• _TASK REQUIREMENTS_
In the entries below, find the line with "The Conquest Clause" and print exactly every line from there up to and including the line with "POSTED AUGUST 6, 2026", with no other lines.

• _SOURCE DATA_
____
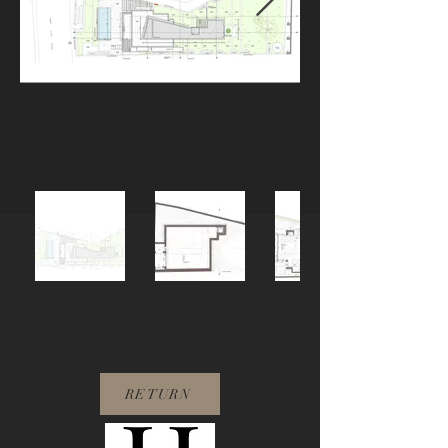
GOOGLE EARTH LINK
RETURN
____
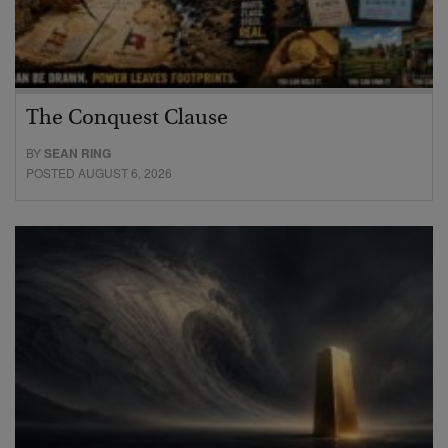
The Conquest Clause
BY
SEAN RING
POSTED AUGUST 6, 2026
____
• _EXPECTED ANSWER_
The Conquest Clause
BY
SEAN RING
POSTED AUGUST 6, 2026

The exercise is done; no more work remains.